Arithmetic coding is a computationally expensive coding method. I've done nothing to address this problem; I've probably made it worse.
To learn more about arithmetic coding see this excelent reference:
Said, A. “Introduction to Arithmetic Coding - Theory and Practice.” Hewlett Packard Laboratories Report: 2004–2076. www.hpl.hp.com/techreports/2004/HPL-2004-76.pdf
All the encoding and decoding functions require knowledge of the probability of observing input symbols. This probability is specified as a CDF of a particular form. Namely:
1. cdf
[0] must be zero (0.0).
2. The probability density for symbol i should be cdf
[i+1]-cdf[i].
This implies, for an alphabet with M symbols:
cdf
[M] is 1.0 (within floating point precision)Encoding functions all have the same form:
encode_<TDst>_<TSrc>(void **out, size_t *nout, uint8_t *in, size_t nin, float *cdf, size_t nsym);
where TDst and TSrc are the output and input types, respectively. The output buffer, *out, can be an heap-allocated buffer; it's capacity in bytes should be passed as *nout. If *out is not large enough (or NULL), it will be reallocated. The new capacity will be returned in *nout.
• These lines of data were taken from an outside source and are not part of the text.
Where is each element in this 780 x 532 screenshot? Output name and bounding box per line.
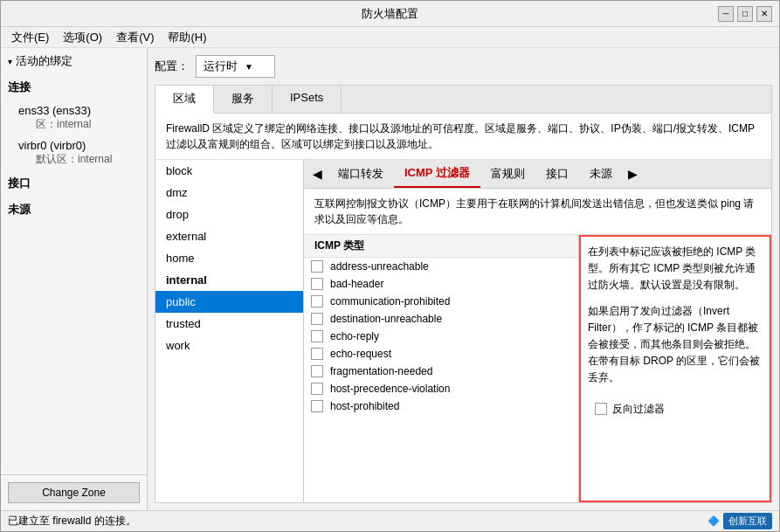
icmp-checkbox-destination-unreachable[interactable]	[311, 313, 323, 325]
main-window: 防火墙配置 ─ □ ✕ 文件(E) 选项(O) 查看(V) 帮助(H) ▾ 活动…	[0, 0, 780, 532]
icmp-label-communication-prohibited: communication-prohibited	[330, 295, 450, 307]
invert-filter-row: 反向过滤器	[588, 396, 763, 423]
icmp-type-host-prohibited[interactable]: host-prohibited	[304, 397, 578, 415]
icmp-nav-left-arrow[interactable]: ◀	[307, 163, 328, 184]
icmp-checkbox-host-prohibited[interactable]	[311, 400, 323, 412]
icmp-type-address-unreachable[interactable]: address-unreachable	[304, 258, 578, 275]
icmp-info-para2: 如果启用了发向过滤器（Invert Filter），作了标记的 ICMP 条目都…	[588, 303, 763, 387]
brand-label: 创新互联	[723, 513, 772, 529]
connections-label: 连接	[8, 80, 31, 93]
interface-section: 接口	[1, 170, 147, 197]
config-bar: 配置： 运行时 ▼	[155, 55, 772, 78]
icmp-type-host-precedence[interactable]: host-precedence-violation	[304, 380, 578, 397]
zone-home[interactable]: home	[155, 247, 303, 269]
change-zone-button[interactable]: Change Zone	[8, 482, 140, 503]
ens33-zone: 区：internal	[18, 117, 140, 132]
icmp-type-destination-unreachable[interactable]: destination-unreachable	[304, 310, 578, 328]
menu-view[interactable]: 查看(V)	[109, 28, 161, 47]
sidebar-bottom: Change Zone	[1, 474, 147, 510]
icmp-tab-filter[interactable]: ICMP 过滤器	[394, 160, 480, 188]
zone-dmz[interactable]: dmz	[155, 182, 303, 204]
icmp-info-para1: 在列表中标记应该被拒绝的 ICMP 类型。所有其它 ICMP 类型则被允许通过防…	[588, 244, 763, 294]
icmp-tab-interface[interactable]: 接口	[535, 161, 579, 187]
menu-options[interactable]: 选项(O)	[56, 28, 109, 47]
zone-external[interactable]: external	[155, 225, 303, 247]
icmp-type-fragmentation-needed[interactable]: fragmentation-needed	[304, 363, 578, 380]
ens33-name: ens33 (ens33)	[18, 104, 140, 117]
zone-drop[interactable]: drop	[155, 204, 303, 225]
icmp-tab-port-forward[interactable]: 端口转发	[328, 161, 394, 187]
zone-list: block dmz drop external home internal pu…	[155, 160, 304, 502]
icmp-nav-right-arrow[interactable]: ▶	[623, 163, 643, 184]
icmp-content: ICMP 类型 address-unreachable bad-header	[304, 235, 771, 502]
tab-bar: 区域 服务 IPSets	[155, 86, 771, 114]
icmp-tab-rich-rules[interactable]: 富规则	[480, 161, 535, 187]
panel-body: block dmz drop external home internal pu…	[155, 160, 771, 502]
icmp-tab-source[interactable]: 未源	[579, 161, 623, 187]
invert-filter-label: 反向过滤器	[612, 401, 665, 418]
icmp-type-echo-request[interactable]: echo-request	[304, 345, 578, 363]
icmp-label-host-precedence: host-precedence-violation	[330, 383, 450, 395]
close-button[interactable]: ✕	[756, 6, 772, 22]
status-brand: 🔷 创新互联	[708, 513, 772, 529]
icmp-label-bad-header: bad-header	[330, 278, 383, 290]
icmp-panel: ◀ 端口转发 ICMP 过滤器 富规则 接口 未源 ▶ 互联网控制报文协议（IC…	[304, 160, 771, 502]
icmp-label-address-unreachable: address-unreachable	[330, 260, 429, 273]
config-label: 配置：	[155, 59, 189, 74]
maximize-button[interactable]: □	[737, 6, 753, 22]
arrow-icon: ▾	[8, 57, 12, 66]
sidebar-item-ens33[interactable]: ens33 (ens33) 区：internal	[1, 100, 147, 135]
window-controls: ─ □ ✕	[718, 6, 772, 22]
connections-section: 连接	[1, 74, 147, 100]
icmp-checkbox-host-precedence[interactable]	[311, 383, 323, 395]
icmp-info-panel: 在列表中标记应该被拒绝的 ICMP 类型。所有其它 ICMP 类型则被允许通过防…	[579, 235, 771, 502]
icmp-checkbox-communication-prohibited[interactable]	[311, 295, 323, 307]
icmp-type-communication-prohibited[interactable]: communication-prohibited	[304, 293, 578, 310]
tab-ipsets[interactable]: IPSets	[273, 86, 342, 113]
zone-work[interactable]: work	[155, 335, 303, 356]
content-area: 配置： 运行时 ▼ 区域 服务 IPSets FirewallD 区域定义了绑定…	[148, 48, 779, 510]
invert-filter-checkbox[interactable]	[595, 403, 607, 415]
virbr0-zone: 默认区：internal	[18, 152, 140, 167]
icmp-type-bad-header[interactable]: bad-header	[304, 275, 578, 293]
source-label: 未源	[8, 203, 31, 216]
sidebar: ▾ 活动的绑定 连接 ens33 (ens33) 区：internal virb…	[1, 48, 148, 510]
icmp-checkbox-echo-reply[interactable]	[311, 330, 323, 342]
interface-label: 接口	[8, 176, 31, 190]
minimize-button[interactable]: ─	[718, 6, 734, 22]
menu-bar: 文件(E) 选项(O) 查看(V) 帮助(H)	[1, 27, 779, 48]
config-dropdown[interactable]: 运行时 ▼	[196, 55, 275, 78]
window-title: 防火墙配置	[362, 6, 418, 22]
icmp-checkbox-address-unreachable[interactable]	[311, 260, 323, 273]
zone-description: FirewallD 区域定义了绑定的网络连接、接口以及源地址的可信程度。区域是服…	[155, 114, 771, 160]
icmp-label-host-prohibited: host-prohibited	[330, 400, 399, 412]
tab-zone[interactable]: 区域	[155, 86, 214, 114]
status-message: 已建立至 firewalld 的连接。	[8, 514, 136, 529]
zone-public[interactable]: public	[155, 291, 303, 313]
zone-internal[interactable]: internal	[155, 269, 303, 291]
icmp-type-echo-reply[interactable]: echo-reply	[304, 328, 578, 345]
icmp-topbar: ◀ 端口转发 ICMP 过滤器 富规则 接口 未源 ▶	[304, 160, 771, 189]
menu-file[interactable]: 文件(E)	[4, 28, 56, 47]
icmp-type-list: address-unreachable bad-header communica…	[304, 258, 578, 502]
active-bindings-header[interactable]: ▾ 活动的绑定	[1, 48, 147, 74]
source-section: 未源	[1, 197, 147, 223]
icmp-type-header: ICMP 类型	[304, 235, 578, 258]
menu-help[interactable]: 帮助(H)	[161, 28, 213, 47]
icmp-description: 互联网控制报文协议（ICMP）主要用于在联网的计算机间发送出错信息，但也发送类似…	[304, 189, 771, 235]
active-bindings-label: 活动的绑定	[16, 53, 72, 69]
sidebar-item-virbr0[interactable]: virbr0 (virbr0) 默认区：internal	[1, 135, 147, 170]
icmp-checkbox-fragmentation-needed[interactable]	[311, 365, 323, 377]
icmp-checkbox-echo-request[interactable]	[311, 348, 323, 360]
status-bar: 已建立至 firewalld 的连接。 🔷 创新互联	[1, 510, 779, 531]
virbr0-name: virbr0 (virbr0)	[18, 139, 140, 152]
zone-trusted[interactable]: trusted	[155, 313, 303, 335]
icmp-label-fragmentation-needed: fragmentation-needed	[330, 365, 432, 377]
icmp-left-panel: ICMP 类型 address-unreachable bad-header	[304, 235, 579, 502]
zone-block[interactable]: block	[155, 160, 303, 182]
tab-service[interactable]: 服务	[214, 86, 273, 113]
icmp-checkbox-bad-header[interactable]	[311, 278, 323, 290]
config-value: 运行时	[204, 59, 238, 74]
icmp-label-echo-request: echo-request	[330, 348, 391, 360]
icmp-label-destination-unreachable: destination-unreachable	[330, 313, 442, 325]
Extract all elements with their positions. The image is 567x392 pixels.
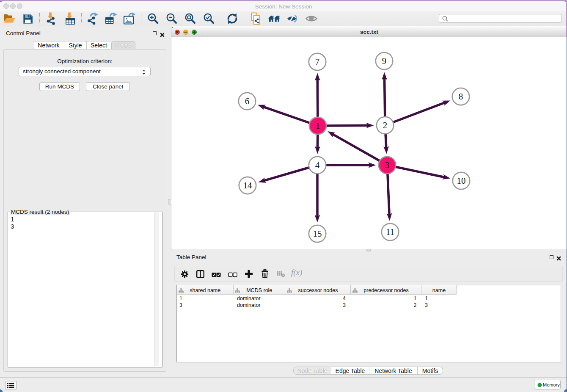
- svg-text:9: 9: [382, 56, 387, 66]
- svg-text:7: 7: [315, 57, 320, 67]
- svg-text:1: 1: [316, 121, 320, 131]
- svg-text:2: 2: [383, 120, 388, 130]
- svg-text:10: 10: [457, 176, 466, 186]
- svg-text:4: 4: [315, 160, 320, 170]
- svg-text:3: 3: [385, 160, 390, 170]
- svg-text:11: 11: [386, 227, 394, 237]
- svg-text:14: 14: [243, 180, 253, 190]
- svg-text:15: 15: [313, 229, 322, 239]
- svg-text:8: 8: [459, 91, 463, 102]
- svg-text:6: 6: [245, 96, 250, 106]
Variable symbol encodings are a little different. These functions take the number of output symbols, noutsym, as well. They always encode to a 1-byte stream. Their form is:
vencode_<TSrc>(void **out, size_t *nout, size_t noutsym, uint8_t *in, size_t nin, size_t ninsym, float *cdf);
Decoding functions all have the same form:
decode_<TDst>_<TSrc>(void **out, size_t *nout, uint8_t *in, size_t nin, float *cdf, size_t nsym);
where TDst and TSrc are the output and input types, respectively. The output buffer, *out, can be an heap-allocated buffer; it's capacity in bytes should be passed as *nout. If *out is not large enough (or NULL), it will be reallocated. The new capacity will be returned in *nout.
This is basically identical to the encode functions, but here "output" refers to the decoded message and "input" refers to an encoded message.
Variable symbol decoding has the form:
vdecode_<TDst>(void **out, size_t *nout, size_t noutsym, uint8_t *in, size_t nin, size_t ninsym, float *cdf);